According to research from market research firm Consumer Intelligence, a surge in offers for balance transfer cards with lengthy zero per cent introductory rates of up to 27 months, and other added special deals, has provided a boost to the credit card market.

But consumers are being reminded that the rate or special offer they apply for may not be what they end up with.

The Consumer Intelligence research shows just 31% of people are aware of personal pricing – sometimes also referred to as risk pricing – with 69% admitting they have never heard of it.

Credit card providers have to give the advertised rate to at least 50% of successful applicants but that means the rest can be offered higher rates or shorter introductory rate periods.

Many applications continue to be turned down entirely. Applications depend on an applicant’s income, expenditure, credit rating and level of indebtedness, and can result in surprises for customers believing they are entitled to the advertised rate.

David Black of Consumer Intelligence said: “Consumers not surprisingly assume that the advertised headline rate is the rate they will pay if they are accepted.

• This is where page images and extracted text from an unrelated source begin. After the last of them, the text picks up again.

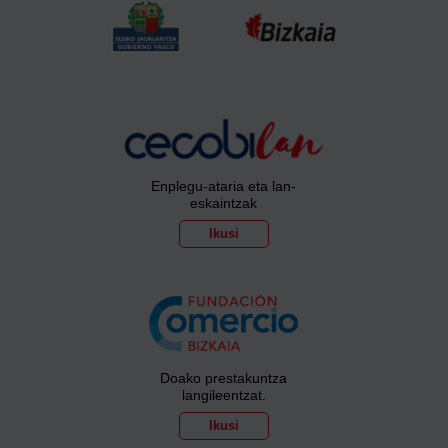
Enplegu-ataria eta lan-
eskaintzak
Ikusi
Doako prestakuntza
langileentzat.
Ikusi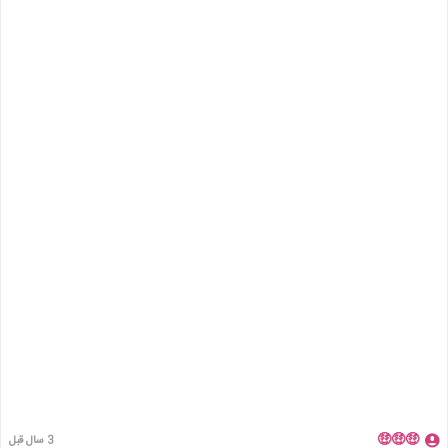
🤑🤑🤑
3 سال قبل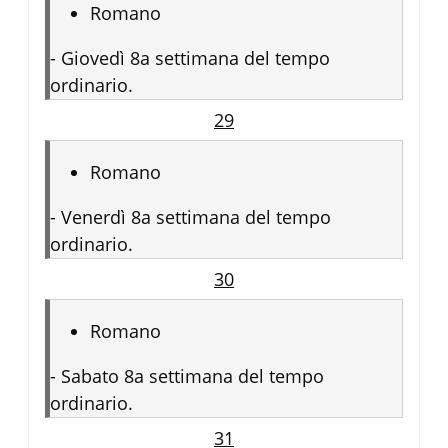
Romano
-
Giovedì 8a settimana del tempo
ordinario.
29
Romano
-
Venerdì 8a settimana del tempo
ordinario.
30
Romano
-
Sabato 8a settimana del tempo
ordinario.
31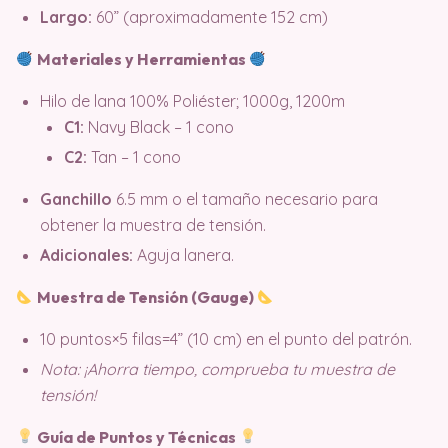
Largo:
60” (aproximadamente 152 cm)
Materiales y Herramientas
Hilo de lana 100% Poliéster; 1000g, 1200m
C1:
Navy Black – 1 cono
C2:
Tan – 1 cono
Ganchillo
6.5 mm o el tamaño necesario para
obtener la muestra de tensión.
Adicionales:
Aguja lanera.
Muestra de Tensión (Gauge)
10 puntos×5 filas=4” (10 cm) en el punto del patrón.
Nota: ¡Ahorra tiempo, comprueba tu muestra de
tensión!
Guía de Puntos y Técnicas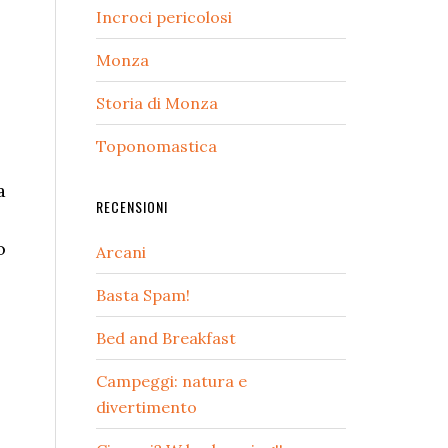
Incroci pericolosi
Monza
Storia di Monza
Toponomastica
a
RECENSIONI
o
Arcani
Basta Spam!
Bed and Breakfast
Campeggi: natura e
divertimento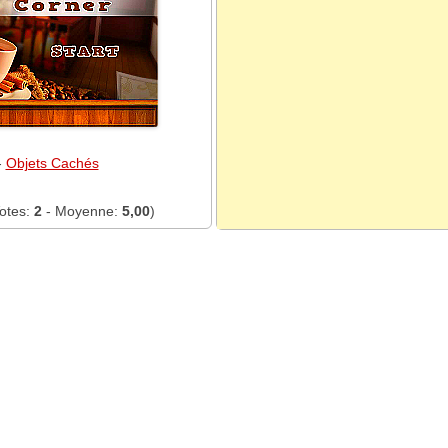
-
Objets Cachés
otes:
2
- Moyenne:
5,00
)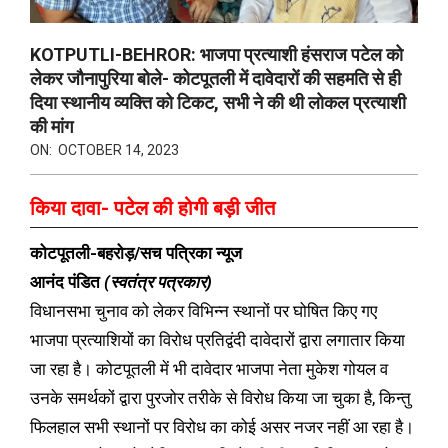
KOTPUTLI-BEHROR: भाजपा प्रत्याशी हंसराज पटेल को
लेकर जौनापुरिया बोले- कोटपूतली में दावेदारों की सहमति से ही
दिया स्थानीय व्यक्ति को टिकट, सभी ने की थी लोकल प्रत्याशी
की मांग
ON:
OCTOBER 14, 2023
किया दावा- पटेल की होगी बड़ी जीत
कोटपूतली-बहरोड़/सच पत्रिका न्यूज
आनंद पंडित
(स्वतंत्र पत्रकार)
विधानसभा चुनाव को लेकर विभिन्न स्थानों पर घोषित किए गए
भाजपा प्रत्याशियों का विरोध प्रतिद्वंदी दावेदारों द्वारा लगातार किया
जा रहा है। कोटपूतली में भी दावेदार भाजपा नेता मुकेश गोयल व
उनके समर्थकों द्वारा पुरजोर तरीके से विरोध किया जा चुका है, किन्तु
फिलहाल सभी स्थानों पर विरोध का कोई असर नजर नहीं आ रहा है।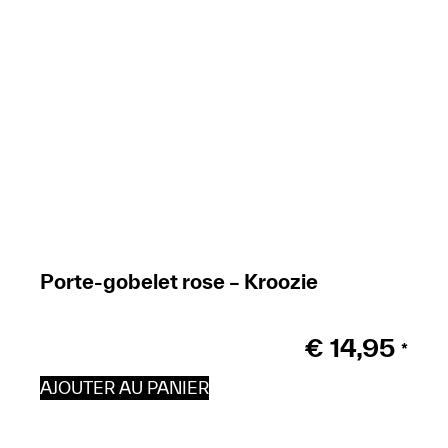
Porte-gobelet rose – Kroozie
€
14,95
*
AJOUTER AU PANIER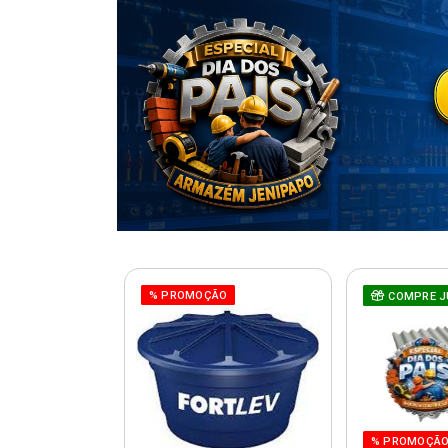
% PROMOÇÃO
COMPRE J
% PROMOÇÃ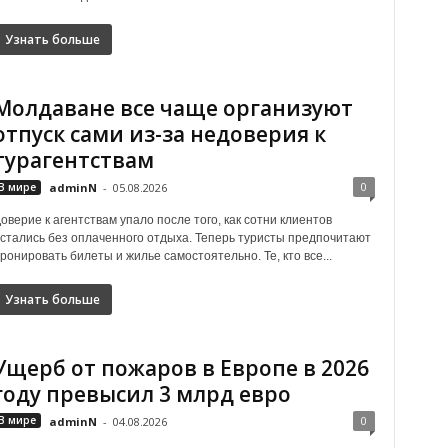
Узнать больше
Молдаване все чаще организуют
отпуск сами из-за недоверия к
турагентствам
0
В мире
adminN
-
05.08.2026
оверие к агентствам упало после того, как сотни клиентов
стались без оплаченного отдыха. Теперь туристы предпочитают
ронировать билеты и жилье самостоятельно. Те, кто все...
Узнать больше
Ущерб от пожаров в Европе в 2026
году превысил 3 млрд евро
0
В мире
adminN
-
04.08.2026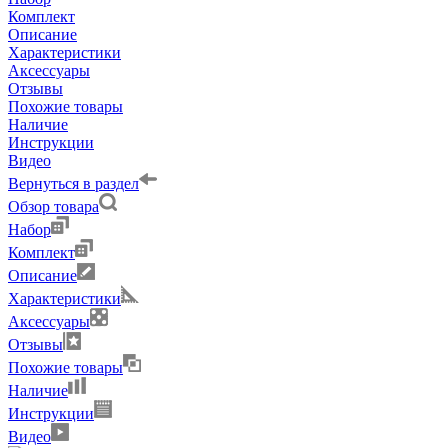
Комплект
Описание
Характеристики
Аксессуары
Отзывы
Похожие товары
Наличие
Инструкции
Видео
Вернуться в раздел
Обзор товара
Набор
Комплект
Описание
Характеристики
Аксессуары
Отзывы
Похожие товары
Наличие
Инструкции
Видео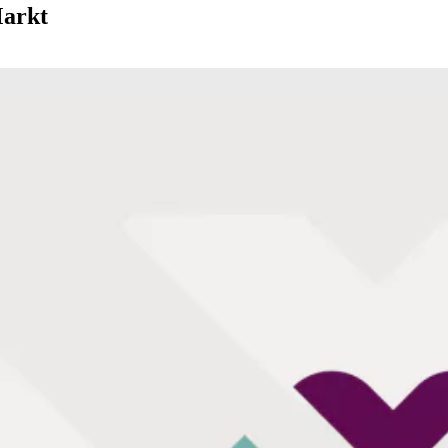
Markt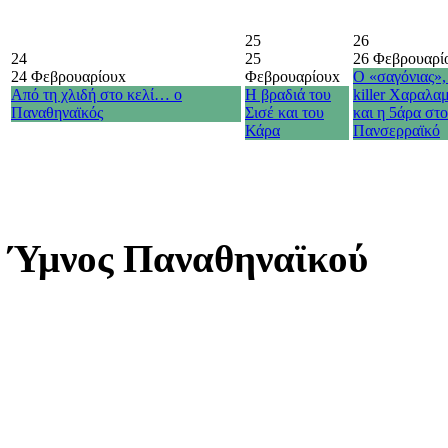
25
26
24
25
26 Φεβρουαρί
24 Φεβρουαρίου
x
Φεβρουαρίου
x
Ο «σαγόνιας»,
Από τη χλιδή στο κελί… ο
Η βραδιά του
killer Χαραλα
Παναθηναϊκός
Σισέ και του
και η 5άρα στ
Κάρα
Πανσερραϊκό
Ύμνος Παναθηναϊκού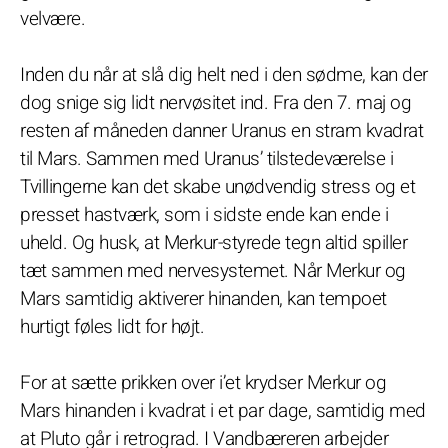
velvære.
Inden du når at slå dig helt ned i den sødme, kan der
dog snige sig lidt nervøsitet ind. Fra den 7. maj og
resten af måneden danner Uranus en stram kvadrat
til Mars. Sammen med Uranus’ tilstedeværelse i
Tvillingerne kan det skabe unødvendig stress og et
presset hastværk, som i sidste ende kan ende i
uheld. Og husk, at Merkur-styrede tegn altid spiller
tæt sammen med nervesystemet. Når Merkur og
Mars samtidig aktiverer hinanden, kan tempoet
hurtigt føles lidt for højt.
For at sætte prikken over i’et krydser Merkur og
Mars hinanden i kvadrat i et par dage, samtidig med
at Pluto går i retrograd. I Vandbæreren arbejder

In reality it is not that simple and the market has changed.

“Companies are not doing anything wrong and many advertise a range of typical rates making it clear to consumers that they may not necessarily receive the advertised headline rate if they successfully apply for a card.

“But the research shows that the use of personal pricing and the risk of not receiving the rate they have applied for will come as a shock to many credit card applicants, particularly when they are applying for the range of new long balance transfer deals.”